Undergraduate students accustomed to a three-day weekend may have to enroll in classes meeting on Fridays this fall as the University copes with a shortage of classroom space. Officials said construction and a swelling student population are forcing GW to create Monday-Friday and Wednesday-Friday classes as well as cut down on the number evening classes.
Two-thirds of Funger Hall will be closed until 2007 for renovations while the University constructs the new business school facility, which will adjoin Funger. The closed Funger classrooms will be converted into School of Business and Public Management faculty offices during the construction period.
To accommodate for the loss of 17 classrooms and several faculty offices, administrators have rescheduled class times to fit classes into less space. The five academic departments currently housed in Funger – political science, economics, speech and hearing sciences, mathematics and statistics – will also move to various buildings before fall 2004.
Officials have warned of possible changes since last year, when an assessment by a Faculty Senate committee found that the University would be facing a classroom shortage in the coming years. GW’s undergraduate enrollment has increased almost 46 percent, or 3,000 students, in the last five years, according to the Office of Institutional Research.

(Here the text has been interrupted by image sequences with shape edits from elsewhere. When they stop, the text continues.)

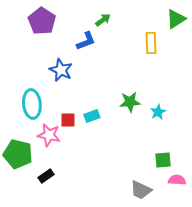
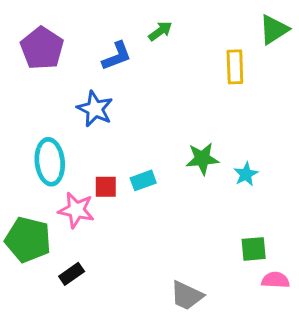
purple pentagon: (42, 21) -> (42, 48), moved
blue L-shape: (86, 41) -> (117, 56), moved
gray trapezoid: (141, 190) -> (187, 296), moved

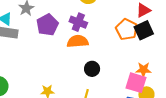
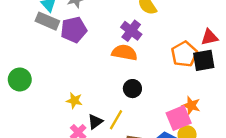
purple pentagon: (47, 25) -> (74, 30), moved
pink square: (136, 83) -> (179, 118), turned 35

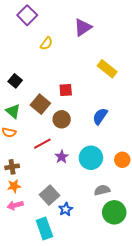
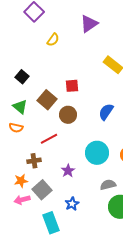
purple star: (62, 157) -> (68, 171), moved
brown cross: (12, 167) -> (34, 161), moved
gray square: (49, 195) -> (42, 190), moved

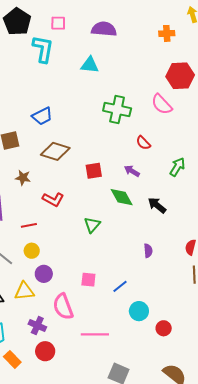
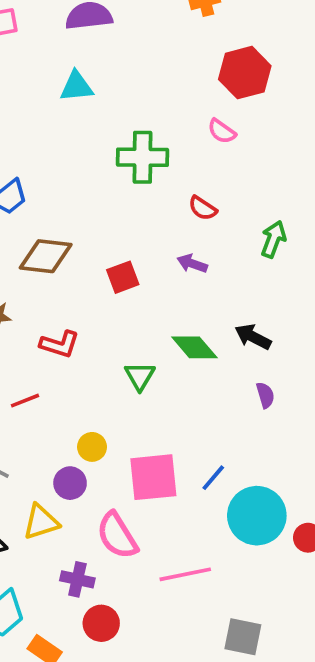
pink semicircle: (162, 104) -> (222, 131), size x0.7
green diamond: (122, 197) -> (194, 347), moved
black arrow: (157, 205) -> (253, 337), moved
yellow circle: (32, 251) -> (92, 447), moved
purple semicircle: (148, 251) -> (265, 395), moved
pink square: (88, 280) -> (153, 477), size x1.8
cyan circle: (139, 311) -> (257, 516), size x1.6

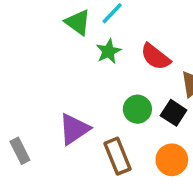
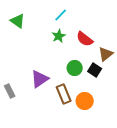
green triangle: (78, 22) -> (18, 21), moved
orange circle: (172, 160) -> (85, 101), moved

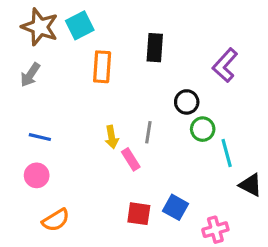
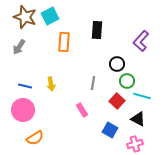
yellow arrow: (112, 137) -> (51, 84), moved
cyan line: (227, 153) -> (142, 96), turned -60
pink rectangle: (131, 159) -> (82, 110), moved
pink circle: (37, 175) -> (23, 110), size x1.5
black triangle: (251, 185) -> (138, 119), moved
red square: (139, 214) -> (117, 101), moved, turned 35

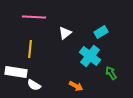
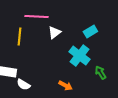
pink line: (34, 17) -> (36, 17), moved
yellow line: (30, 49) -> (19, 37), moved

At least 40 percent of classes using the two-day, 75-minute layout will meet on Fridays starting in the fall, said Craig Linebaugh, associate vice president for academic planning and special projects. Some classes currently held on Mondays and Wednesdays will switch to either a Monday-Friday or Wednesday-Friday format. Linebaugh declined to release the specific number of classes affected.
“What we’re doing with the time bands is trying to make better use of our classroom inventory,” Linebaugh said. “What this does is create a series of classes that will meet in the same room but at different times during the week.”

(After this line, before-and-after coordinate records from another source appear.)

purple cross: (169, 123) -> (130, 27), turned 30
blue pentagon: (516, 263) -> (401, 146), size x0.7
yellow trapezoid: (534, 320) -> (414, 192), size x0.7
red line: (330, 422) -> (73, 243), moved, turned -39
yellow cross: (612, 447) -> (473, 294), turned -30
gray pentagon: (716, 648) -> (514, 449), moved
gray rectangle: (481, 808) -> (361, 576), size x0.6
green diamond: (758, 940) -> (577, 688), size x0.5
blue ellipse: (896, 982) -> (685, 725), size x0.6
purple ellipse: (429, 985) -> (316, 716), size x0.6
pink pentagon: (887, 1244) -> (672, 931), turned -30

The additional end-of-the-week courses will be evenly distributed among all schools at the University, with exceptions made for adjunct professors with unique scheduling constraints. The changes will not affect the Law School or School of Medicine and Health Sciences.

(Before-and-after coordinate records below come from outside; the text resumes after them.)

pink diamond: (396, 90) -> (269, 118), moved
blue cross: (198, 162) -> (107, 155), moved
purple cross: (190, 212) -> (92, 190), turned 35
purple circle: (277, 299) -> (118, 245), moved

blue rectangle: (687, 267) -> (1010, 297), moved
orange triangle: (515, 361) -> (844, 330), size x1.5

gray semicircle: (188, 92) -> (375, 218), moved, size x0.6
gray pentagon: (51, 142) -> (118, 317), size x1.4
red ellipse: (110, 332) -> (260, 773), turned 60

In addition, students will see fewer evening classes, with 90 percent of undergraduate classes set to end prior to 5 p.m., 10 percent more than this year. Officials said the change will enable the University to schedule more graduate classes in the evening to accommodate graduate students who often work during the day.
Intervals between classes will also increase from 15 to 20 minutes, officials said.
Although there are no immediate plans to schedule additional weekend classes, officials said that is also a possibility.
“What’s probably not known among many undergrads at GW is that we already have a lot of weekend classes,” Linebaugh said. “Could the day come when we might add more? It’s conceivable but not in the near term.”
Currently, some lab sections and exercise courses, among other classes, are held on the weekend.
However, several students said they are not supportive of a move to more Friday or weekend classes.
“I go out of my way to make sure I have no Friday classes,” freshman Michael Tarantino said. “The extra day off is huge. With a three-day weekend instead of two, you get time to kick back before heavy studying.”
Faculty members are also not optimistic about the changes. Some faculty members are objecting to the new format, saying it gives prime-time slots disproportionately to undergraduate students.
Political science professor Ingrid Creppell said many professors conduct research and do committee work for the University and their departments on Fridays.
Others are faulting administrators for a lack of foresight, suggesting that the current plan was hastily put together.
“The University’s had a good amount of time to figure out ways to provide additional classroom space, and in effect they’ve decided they’re just going to try to squeeze more use out of the classrooms that they have,” said William Griffith, who sits on the Faculty Senate’s fiscal planning and budget committee.
“I’m not against scheduling more classes on Friday, but I think it is going to make it increasingly difficult for the faculty to conduct its business when they start scheduling classes into Friday afternoon,” he added.
Griffith said the University has an obligation to provide students with sufficient classroom space, suggesting that the classroom crunch could be remedied by leasing additional properties to accommodate administrative offices.
Linebaugh said administrators have been anticipating the classroom loss for “some amount of time” and that purchasing new properties was unnecessary. He called the new schedule a compromise.
“Everyone knows the University needs to be very careful in how it uses its funds,” Linebaugh said. “We could conceivably go out and build new classroom space, but not if we’re not making the best use of our current classrooms.”
One of GW’s most recent additions to its classroom inventories is 1776 G Street, which the University leased in February 2002. Administrators originally intended to use the space solely for a specific graduate level program in the School of Engineering and Applied Sciences; however, classes in various schools currently meet there. GW also uses other untraditional spaces including the School Without Walls and a facility located at 2020 K St.
University Registrar Dennis Geyer said officials presented the plan to the Faculty Senate and that faculty members had the opportunity to “tweak it a bit.”
Linebaugh said the new class times are experimental, and adjustments are likely after next fall.
“I’m not foolish enough to think we’ve come up with the perfect plan here,” he said. “It will probably take a couple more tries to accomplish that.”